04.18.2012

Finding Liquidity

04.18.2012
Terry Flanagan

While lower market volatility is suppressing trading volumes, traders are finding alternative methods to access liquidity.

“While large caps are generally more liquid than small caps, there’s still quite a bit of liquidity in small caps,” said Dan Neiman, portfolio manager of the Neiman Large Cap Value Fund. “What a retail investor in small caps has to realize is if they try to take a position in a stock at a certain price, and an institutional buyer tries to take a large position in that same stock at the same time, the price paid by the retail investor could be significantly higher than they expected to pay.”

However, despite that, there is still sufficient liquidity in the markets.

“That said, I don’t think there’s been a break down in liquidity in our stock markets,” added Neiman. “With electronic execution and the merging of exchanges, the markets are far more liquid than they used to be.”

Broker-dealers are also helping to source liquidity as well. Both Goldman Sachs and UBS have each recently introduced algorithmic trading strategies specifically designed for the trading of illiquid, small-cap stocks.

“The availability of equity liquidity is never a given, but for some securities it is even more elusive,” said Owain Self, global head of algorithmic trading at UBS.

Both algorithms use similar strategies, in that they take a wait-and-see approach, sit by idly, and only execute when the opportunity is right and when market impact will be minimal.

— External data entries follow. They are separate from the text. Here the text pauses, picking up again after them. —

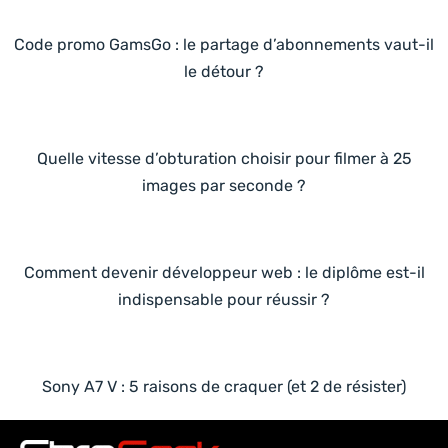
Code promo GamsGo : le partage d’abonnements vaut-il
le détour ?
Quelle vitesse d’obturation choisir pour filmer à 25
images par seconde ?
Comment devenir développeur web : le diplôme est-il
indispensable pour réussir ?
Sony A7 V : 5 raisons de craquer (et 2 de résister)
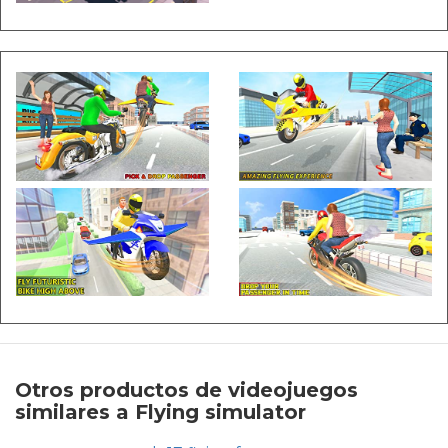
Otros productos de videojuegos
similares a Flying simulator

“Traditional algorithms were built to trade on a schedule, which means they are not suited to appropriately capture unanticipated bursts of liquidity,” said Self. “Our clients tell us that at times, for certain securities, they need a strategy to operate on an ‘I would if I could’ basis. So we designed Swoop to wait, watch and intelligently act upon those unpredictable moments.”

Despite the decline in market volatility, market liquidity is still on a long-term growth path and is better than other bear markets.

“I think our markets are more liquid today for all stocks than they were ten years ago during the dot-com bubble, and even more liquid than when stocks used to trade at eights of a dollar,” noted Neiman.

Either way, market volatility usually doesn’t stay suppressed for long, and it’s only a matter of time before it returns in some form.

“Volatility is driven by investor uncertainty,” said Neiman. “The global economic crisis, upcoming presidential election, unemployment rates remaining high, interest rates remaining low, yet rising corporate profits, all contribute to volatility and I don’t see the VIX or any other measure going lower at any time this year. On the liquidity side, when there are too many buyers or even too many sellers, markets become less liquid. If the market happens to continue its upward trend, this will create less liquid markets, but mainly for large institutional buyers trying to take large positions.”